Nike has settled a custom-sneaker lawsuit against a former employee and his company. Nike and Converse brought the suit against Jeffrey Waskowiak and KickRich LLC on July 19, 2021, in the District of Oregon, accusing the defendants of trademark infringement, dilution, false designation of origin, and unfair competition in connection with their alleged practice of “reselling Nike and Converse products that have been materially altered in ways that the brands have never approved or authorized.”
Nike and Converse claimed that the defendants acquire genuine Nike and Converse footwear, such as the Air Jordan 1, Air Force 1, and Converse’s Chuck Taylor All Star, and then alter the uppers to create custom footwear products that still display Nike and Converse brand logos. While the defendants use Nike and Converse shoes as a base, the plaintiffs argued that the genuine portions are “so altered and combined with non-genuine parts or other brands’ logos that they can no longer be meaningfully considered Nike or Converse shoes.” The plaintiffs alleged that these unauthorized customizations limit their abilities to control “their brands, business reputations and associated goodwill, which they have spent decades building”.
The plaintiffs also claimed that the altered footwear falsely affiliated them with other brands. For example, Nike included images of shoes that the defendants promote as the “Custom Prime Nike Air Jordan 1,” which it claims “falsely affiliates Nike with Amazon” by mashing up an authentic Nike Air Jordan 1 shoe, adding a “custom leather lined tongue made from Amazon Prime bubble mailer packaging” and new metal eyelets, and then “applying Amazon Prime branding in multiple locations on the upper right next to the signature Nike Swoosh design”.

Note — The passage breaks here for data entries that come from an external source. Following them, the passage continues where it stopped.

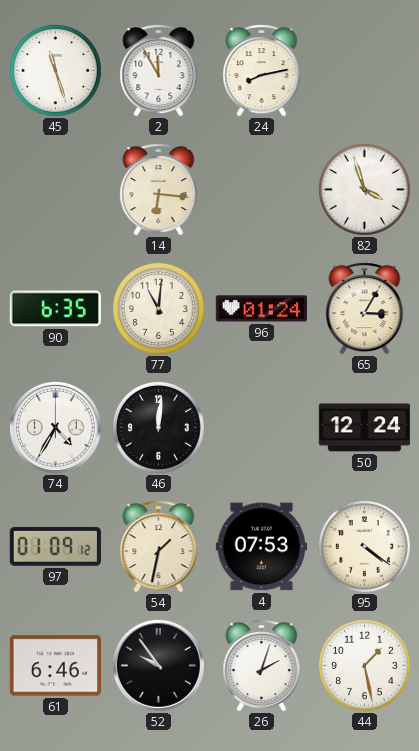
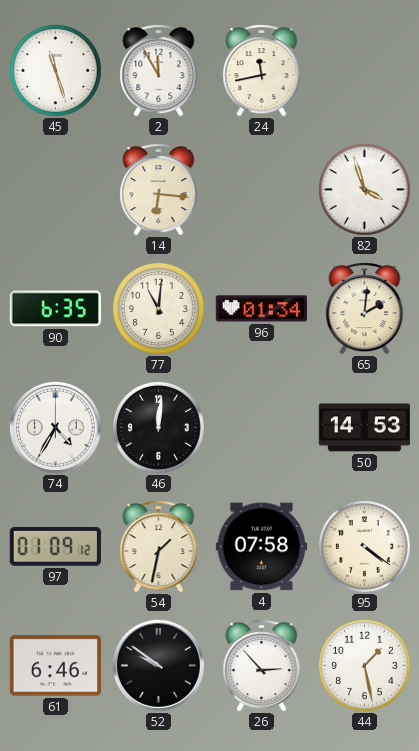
24: 8:13 -> 11:43
96: 01:24 -> 01:34
65: 3:05 -> 2:01
50: 12:24 -> 14:53
4: 07:53 -> 07:58
52: 9:54 -> 9:51
26: 2:03 -> 2:53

In addition, the plaintiffs claimed that the defendants “make and sell laser cut and digital download ‘shoe patterns’ that allow others to make fakes for several of Nike’s iconic and trade-dress protected footwear styles, including the Air Force 1, the Dunk, and the Air Jordan 1”. Essentially, the plaintiffs alleged that the defendants’ customers “purchase these patterns to make their own fake Nike uppers bearing the famous Swoosh design and other protected trade dress.”

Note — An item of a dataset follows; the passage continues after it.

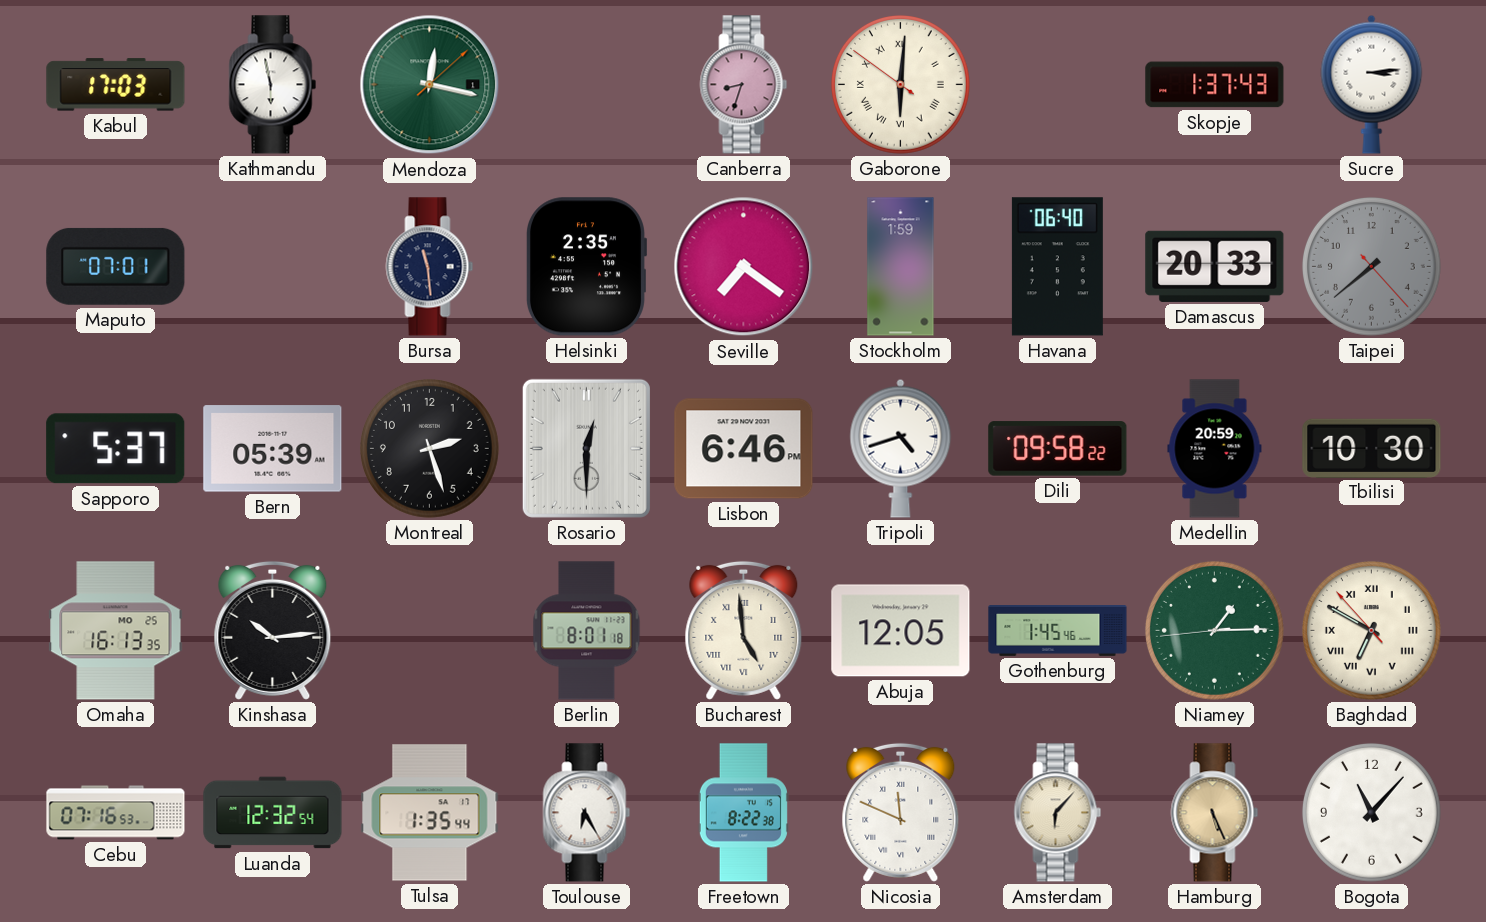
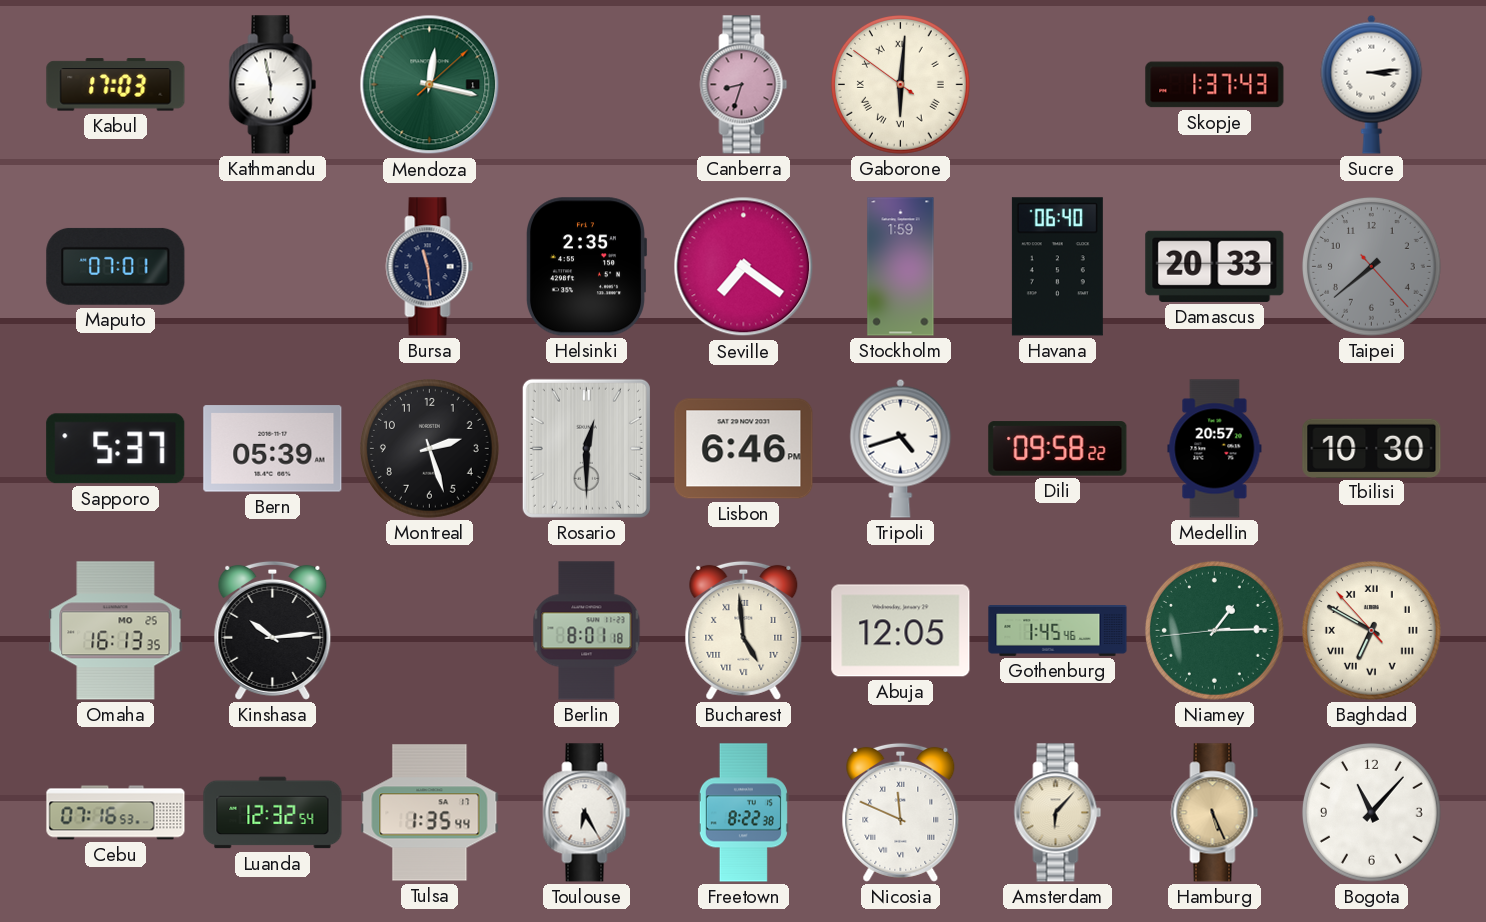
Medellin: 20:59 -> 20:57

Lastly, the plaintiffs alleged that the defendants have created confusion in the marketplace by including the plaintiffs’ vintage logos and slogans, as well as references to Waskowiak’s prior employment as a Nike footwear developer, which suggests authorization. The plaintiffs not only sought monetary damages but also injunctive relief.
On Dec. 10, 2021, the parties filed a proposed judgment that named Nike and Converse as the “exclusive owners” of a number of trademarks and trade dress (including the design of the uppers), entered a permanent injunction against KickRich for infringing and diluting Nike and Converse’s trademarks, and for using false designations of origin through its practice of “promoting, offering for sale, and/or selling the products” bearing those marks. Interestingly, KickRich “may offer and promote customization services of genuine Nike and/or Converse products pursuant to the terms of the Parties’ settlement agreement”.
Given that the settlement agreement is confidential, it is unknown what KickRich is permitted to do when providing said customization services. It would not be surprising to find that it is enjoined from customizing Nike and Converse sneakers to include third-party branding, and further is not permitted to sell any patterns to the footwear. It may also be possible that KickRich is permitted to alter the footwear in a way that is not material and therefore permissible under the First Sale Doctrine. However, until KickRich launches its website, the true parameters of customization available are purely speculation.